Unemployment on the island in 2015 was just over 13%, and unemployment among Jamaica’s young people is 33%. The young people in the study thought that a high-school degree or even a university degree was no longer a permit for a future job. They were very aware of the high and growing unemployment rate among young people. The World Bank and the Jamaican government is addressing this issue by attempting to nourish creative and entrepreneurial talent among Jamaican youth.

As a result of these initiatives, several young people, the boys in particular, spoke about wanting to use their creativity and talents towards creating an online enterprise. A few young Jamaicans have already started to produce online enterprises, develop apps, create entertainment/educational shows on YouTube and are earning a living from these activities. One of the respondents noted: “these Jamaicans are setting the stage and showing us what is possible by earning a living from their creativity and sharing it on the internet.”

Internet empowering young people to stay in Jamaica

Many pupils spoke about using technology to improve their social conditions at home in Jamaica. One respondent mentioned that “technology offers us a chance to become empowered, and now, instead of having to travel abroad to live a good lifestyle, I can stay here in Jamaica and try to improve living conditions here for my future and that of other future generations.” This is a stark change in ideology, as most young people have traditionally aimed at migrating to the US or UK as soon as they can, where they believe they can find better prospects for employment.
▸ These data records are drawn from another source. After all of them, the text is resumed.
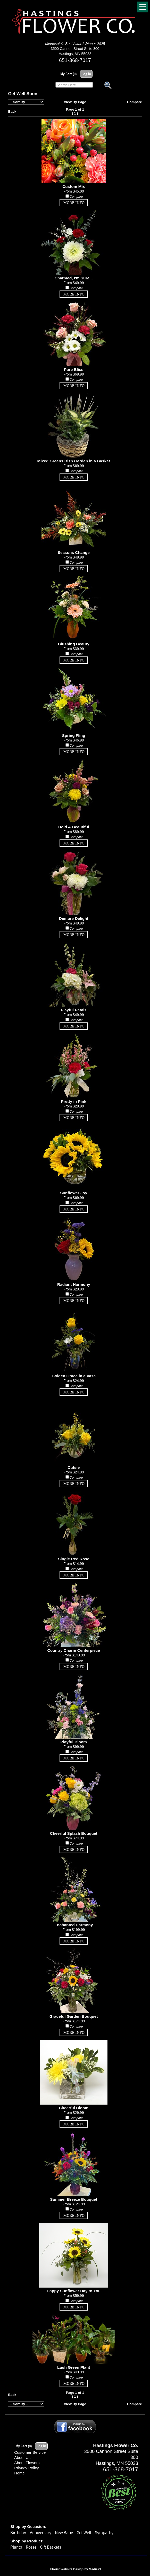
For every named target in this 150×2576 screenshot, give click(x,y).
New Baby (64, 2532)
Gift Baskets (50, 2547)
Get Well (84, 2532)
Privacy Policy (26, 2468)
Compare (134, 102)
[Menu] (142, 7)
More parental support required

The main concern facing parents related to their lack of knowledge about digital media, and their corresponding lack of influence over their children’s digital media choices and usage. The majority of parents of those children under 12 felt that they had little control or influence over their children’s digital lives. They spoke about the need to restrict the time allowed to engage with digital media. Some mentioned that they felt the need to monitor and veto what their children were watching or doing. However, as the children got older, the parents feared that their influence would wane. As one parent expressed: “Digital media is so alien to me. My son lives on the internet and I feel as if he is in another planet. I don’t understand it. I do not know who he speaks with, what he does or even why. It is very disempowering for me as a parent and authority figure.”

This notion of disempowerment was expressed by many of the parents. The majority also felt a strong need to protect their children online, but were unaware of how to do so. (This feeling was also shared by the parents in Daniel Kardefelt-Winther’s recent post about parental influence in Sweden.) Parents in Jamaica wanted to initiate a discussion, as Anthea Henderson suggested in another recent blog post, but several parents indicated that they were too embarrassed or ashamed to bring it up.

A platform for parents

This exploratory study indicates the great potential for digital media in addressing some of Jamaica’s problems facing young people today. They are recognising that they could use digital media as a tool for empowerment. As far as their parents are concerned, however, they could do with a support system to help them understand the role that digital media plays in their children’s lives. Establishing a platform for parents where they could perhaps, on an anonymous basis, seek assistance, could be helpful. This would mean that the parents could freely voice their concerns and ask questions without feeling ashamed at the lack of their knowledge.